I could have tried to repair the damage by grafting but I was very busy that spring and never got to it. I decided to just write it off.

The next spring, a few shoots sprang up from what was left of the roots. Most of the shoots were from the root-stock, the part of the tree on to which the Lord’s Seedling was grafted on to at the nursery. Those shoots would never produce a Lord’s Seedling apple because they have a different genetic background.

Looking closer, I noticed one tiny bud looked like it may have been above the point where the tree was grafted. That meant it could have been a Lord’s Seedling bud.

I removed all of the shoots from the rootstock except that one bud. I nursed that bud and later it grew into a vigorous shoot.

During the following years, that bud became a tree. I still had no idea if it was a Lord’s Seedling tree or just a tree grown from the rootstock.

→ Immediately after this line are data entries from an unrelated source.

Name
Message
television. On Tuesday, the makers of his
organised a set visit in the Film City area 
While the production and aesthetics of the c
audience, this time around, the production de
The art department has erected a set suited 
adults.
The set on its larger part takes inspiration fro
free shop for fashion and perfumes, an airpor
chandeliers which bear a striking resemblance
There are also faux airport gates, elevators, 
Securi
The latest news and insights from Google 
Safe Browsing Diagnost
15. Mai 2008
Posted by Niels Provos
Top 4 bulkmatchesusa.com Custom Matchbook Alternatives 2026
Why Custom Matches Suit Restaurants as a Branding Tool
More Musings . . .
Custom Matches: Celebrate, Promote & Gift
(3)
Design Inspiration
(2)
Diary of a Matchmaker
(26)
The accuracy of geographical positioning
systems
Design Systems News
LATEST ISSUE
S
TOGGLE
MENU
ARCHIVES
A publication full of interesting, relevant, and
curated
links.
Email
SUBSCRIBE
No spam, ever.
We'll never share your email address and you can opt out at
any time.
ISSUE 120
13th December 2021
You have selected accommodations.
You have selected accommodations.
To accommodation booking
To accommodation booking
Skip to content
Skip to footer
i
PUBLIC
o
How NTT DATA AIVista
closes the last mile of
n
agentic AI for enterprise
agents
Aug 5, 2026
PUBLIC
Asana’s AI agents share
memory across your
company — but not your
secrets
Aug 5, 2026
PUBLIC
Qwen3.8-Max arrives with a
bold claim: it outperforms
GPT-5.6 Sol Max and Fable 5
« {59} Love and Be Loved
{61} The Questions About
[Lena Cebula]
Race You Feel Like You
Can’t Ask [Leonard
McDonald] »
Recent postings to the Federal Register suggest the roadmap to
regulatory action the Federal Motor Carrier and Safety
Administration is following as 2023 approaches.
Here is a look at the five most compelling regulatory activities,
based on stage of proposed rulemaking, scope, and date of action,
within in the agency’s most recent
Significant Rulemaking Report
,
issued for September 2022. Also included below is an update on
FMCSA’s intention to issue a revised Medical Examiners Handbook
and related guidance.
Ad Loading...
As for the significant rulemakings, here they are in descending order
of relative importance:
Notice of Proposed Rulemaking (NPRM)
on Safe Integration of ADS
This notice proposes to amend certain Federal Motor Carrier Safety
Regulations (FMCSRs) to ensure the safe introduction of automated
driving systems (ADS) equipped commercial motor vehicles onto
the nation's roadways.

Russeting is considered a defect in the commercial apple world. On Lord's Seedling apple  the gorgeous golden-brown russet is a part of it's normal appearance.

Russeting is considered a defect in the commercial apple world. On Lord’s Seedling apple the gorgeous golden-brown russet is a part of it’s normal appearance.

This year, the tree grew a full crop of apples and I was finally able to see what variety it really is. Low and behold, turns out it is a Lord’s Seedling tree after all.

I took an educated gamble on the tree and it took until now to finally pay off.